1 hafta sonra
Provalara geç kalan minho'yu aramak için bang telefonunu aldığında kapının açılma sesini duydu ve başını kaldırdı.
Minho, sinirden kıpkırmızı olmuş bir şekilde odanın ortasına ilerliyordu."Yandık...felix kaçalım."
"Sakin bebek ekmeğim seni korurum."
Jeongin, felix'in arkasına resmen sığındığın da tüm üyeler onu izliyordu. Neden bu kadar sinirli olduğunu bilmiyorlardı.
"Minho, sorun ne? Barut gibisin."
"Evet ve birazdan şu şahısa doğru patlayacağım!"
Minho, seungmin'i işaret ettiğinde ortamı ölüm sessizliği kapladı.
"Ben mi?"
"Evet, evet. Tam sana!"
"Ne saçmalıyorsun hyung?"
"Bu gerizekalının üst üstte 2 gün bayıldığından haberiniz var mı?"
Bütün üyeler, özellikle chan, gözlerini pörtleterek ona döndüklerinde seungmin göz devirdi.
"Kapa çeneni."
"Sen kapa çeneni. Bunu bize nasıl söylemezsin?"
Bu sefer bang chan atağa geçtiğinde minho histerik bir kahkaha attı.
"Beyefendi, erkenden geliyor buraya hiç bir şey yemeden sonra pratik yaparken bayılıp kalıyor."
Hyunjin, şok olmuş bir ifadeyle ağzını kapatıp yere oturdu.
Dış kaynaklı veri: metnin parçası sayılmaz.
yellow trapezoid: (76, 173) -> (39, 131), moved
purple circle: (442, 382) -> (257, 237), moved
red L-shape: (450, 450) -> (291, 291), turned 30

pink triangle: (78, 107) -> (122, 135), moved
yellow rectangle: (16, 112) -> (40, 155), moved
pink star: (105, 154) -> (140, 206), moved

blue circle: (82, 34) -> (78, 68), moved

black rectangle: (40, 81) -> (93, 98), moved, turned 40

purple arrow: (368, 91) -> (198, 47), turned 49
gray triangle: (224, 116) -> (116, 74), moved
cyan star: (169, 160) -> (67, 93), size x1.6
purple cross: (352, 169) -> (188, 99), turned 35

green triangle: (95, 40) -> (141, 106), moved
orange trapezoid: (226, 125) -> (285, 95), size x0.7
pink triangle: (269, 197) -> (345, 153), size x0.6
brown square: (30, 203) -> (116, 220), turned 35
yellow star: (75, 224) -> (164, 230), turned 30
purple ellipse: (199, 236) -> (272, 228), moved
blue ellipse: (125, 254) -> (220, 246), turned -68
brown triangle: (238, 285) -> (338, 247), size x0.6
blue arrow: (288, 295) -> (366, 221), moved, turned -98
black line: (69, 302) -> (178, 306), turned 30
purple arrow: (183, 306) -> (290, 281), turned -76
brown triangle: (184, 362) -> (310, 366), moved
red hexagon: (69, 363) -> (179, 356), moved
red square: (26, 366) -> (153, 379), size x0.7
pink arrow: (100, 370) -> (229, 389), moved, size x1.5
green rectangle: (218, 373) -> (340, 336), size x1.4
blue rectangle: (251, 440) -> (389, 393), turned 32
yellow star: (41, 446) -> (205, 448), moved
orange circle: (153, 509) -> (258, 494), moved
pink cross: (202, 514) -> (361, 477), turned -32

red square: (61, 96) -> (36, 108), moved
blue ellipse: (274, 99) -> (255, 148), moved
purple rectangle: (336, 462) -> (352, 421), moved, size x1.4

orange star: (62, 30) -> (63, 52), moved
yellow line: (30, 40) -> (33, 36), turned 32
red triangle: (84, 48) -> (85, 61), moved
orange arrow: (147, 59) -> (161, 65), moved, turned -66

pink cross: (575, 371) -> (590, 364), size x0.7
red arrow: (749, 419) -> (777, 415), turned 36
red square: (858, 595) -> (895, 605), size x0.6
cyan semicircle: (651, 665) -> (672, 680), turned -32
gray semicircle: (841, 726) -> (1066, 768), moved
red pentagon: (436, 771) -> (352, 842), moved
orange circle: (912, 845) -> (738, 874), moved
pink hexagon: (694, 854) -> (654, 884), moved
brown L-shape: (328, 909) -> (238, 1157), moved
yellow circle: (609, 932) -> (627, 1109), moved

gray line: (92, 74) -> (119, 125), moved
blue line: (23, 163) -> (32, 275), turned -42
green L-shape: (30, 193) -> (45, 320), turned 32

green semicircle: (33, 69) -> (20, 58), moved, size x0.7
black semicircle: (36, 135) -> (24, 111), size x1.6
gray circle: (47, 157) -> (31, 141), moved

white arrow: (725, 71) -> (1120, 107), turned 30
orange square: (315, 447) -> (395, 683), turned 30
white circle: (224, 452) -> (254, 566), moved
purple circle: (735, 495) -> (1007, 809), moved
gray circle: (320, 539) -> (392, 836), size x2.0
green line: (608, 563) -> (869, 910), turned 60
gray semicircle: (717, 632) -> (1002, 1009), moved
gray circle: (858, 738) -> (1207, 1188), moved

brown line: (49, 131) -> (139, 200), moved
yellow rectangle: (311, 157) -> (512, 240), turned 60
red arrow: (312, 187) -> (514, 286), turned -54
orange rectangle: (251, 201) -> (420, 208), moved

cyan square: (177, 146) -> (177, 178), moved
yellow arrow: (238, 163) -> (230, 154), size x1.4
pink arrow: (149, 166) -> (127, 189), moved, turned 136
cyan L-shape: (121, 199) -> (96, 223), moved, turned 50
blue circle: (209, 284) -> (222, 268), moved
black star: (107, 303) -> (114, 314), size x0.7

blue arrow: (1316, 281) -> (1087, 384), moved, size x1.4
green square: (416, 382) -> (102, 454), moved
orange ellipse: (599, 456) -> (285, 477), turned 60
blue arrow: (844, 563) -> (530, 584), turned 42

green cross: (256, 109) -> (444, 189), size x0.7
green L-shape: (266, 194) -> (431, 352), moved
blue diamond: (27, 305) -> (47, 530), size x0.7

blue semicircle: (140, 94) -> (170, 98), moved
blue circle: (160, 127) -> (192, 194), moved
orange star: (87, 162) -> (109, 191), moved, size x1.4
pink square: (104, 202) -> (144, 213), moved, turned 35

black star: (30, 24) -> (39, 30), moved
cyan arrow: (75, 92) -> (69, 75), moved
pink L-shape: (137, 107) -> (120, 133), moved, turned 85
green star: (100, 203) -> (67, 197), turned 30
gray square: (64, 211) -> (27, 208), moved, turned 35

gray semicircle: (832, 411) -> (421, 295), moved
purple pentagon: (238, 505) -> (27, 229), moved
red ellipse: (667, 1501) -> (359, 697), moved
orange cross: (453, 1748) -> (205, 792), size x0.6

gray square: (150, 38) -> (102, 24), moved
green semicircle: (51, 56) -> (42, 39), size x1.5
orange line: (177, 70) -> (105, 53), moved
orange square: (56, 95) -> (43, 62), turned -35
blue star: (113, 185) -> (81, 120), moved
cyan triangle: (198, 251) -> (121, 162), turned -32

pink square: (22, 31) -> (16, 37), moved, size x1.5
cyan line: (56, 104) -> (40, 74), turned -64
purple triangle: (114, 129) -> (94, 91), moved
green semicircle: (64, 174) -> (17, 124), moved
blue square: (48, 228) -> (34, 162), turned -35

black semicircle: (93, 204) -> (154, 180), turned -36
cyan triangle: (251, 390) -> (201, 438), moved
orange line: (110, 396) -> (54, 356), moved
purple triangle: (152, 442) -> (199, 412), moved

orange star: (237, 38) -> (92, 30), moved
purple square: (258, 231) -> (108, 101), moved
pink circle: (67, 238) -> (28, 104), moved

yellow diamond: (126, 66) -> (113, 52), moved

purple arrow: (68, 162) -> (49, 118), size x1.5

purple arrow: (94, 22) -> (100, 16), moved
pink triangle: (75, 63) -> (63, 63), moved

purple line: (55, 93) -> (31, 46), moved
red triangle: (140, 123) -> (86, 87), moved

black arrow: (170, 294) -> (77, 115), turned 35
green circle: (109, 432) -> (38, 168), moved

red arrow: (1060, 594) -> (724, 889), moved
Seungmin, siniri tüm vücudunda hissedebiliyordu.
"Senin karşında...3 yaşında bir bebek yok. 22 yaşında bir adam var Minho!"
"Ooo adımla seslenmek! Bak şimdi korktum."
"Kes sesini! Bayılıp kalan benim sana ne oluyor ha!?"
"Ben varım ben!! Senin hayatında ben varım. Varlığımdan haberdar mısın seungmin?"
Minho, eliyle kendini göstererek ona yaklaştı.
"Seni zorla diyete soktuklarından haberdar olan ben varım!"
" Ne diyorsun minho?"
Bang chan, artık gerçekten sinirlenmişti.
"Bu salak! İnternetten okuduğu eleştiriler doğrultusunda diyete girip duruyor. Ve o çok sevgili menejeri bundan aşırı mutlu!"
"Minho yeter!"
"Yetmez!"
Bir adım daha atıp dibinde durduğunda jisung ayağa kalkma ihtiyacı hissetti. Seungmin doğrudan dibindeki adamın gözlerine bakıyordu.
"Sana dedim ki...ben de bir seçeneğim. Bir şey olduğunda geleceğin bir kapıda benim. Bazı şeyleri düzeltmek için götümü yırtıyorum seungmin! Güvendiğin, yardım alabileceğin biri olmak için götümü yırtıyorum! Ama sen inatla beni hiçe sayıp, kendine eziyet etmeye devam ediyorsun."
Haklıydı. Bu odada ki tüm üyeler bu duruma hak veriyorlardı. Bang Chan daha fazla dinlemeyip, şirketle konuşmak için odadan ayrıldı. Changbin olayın büyüyeceğini bildiği için arkasından gitmişti. Minho durmadı.
"Bu saatten sonra, pes ediyorum. Ne halin varsa gör."
Minho ondan uzaklaşıp arkasını döndüğünde bu sefer seungmin konuştu.
"Çok güzel ya! Gerçekten harika!"
Son kelimesinde öyle bir bağırmıştı ki sesi olduğundan daha gür ve kalın çıkmıştı. Durumun ciddiyeti göz önünde olmasaydı irkilen hyunjşn buna yükselebilirdi.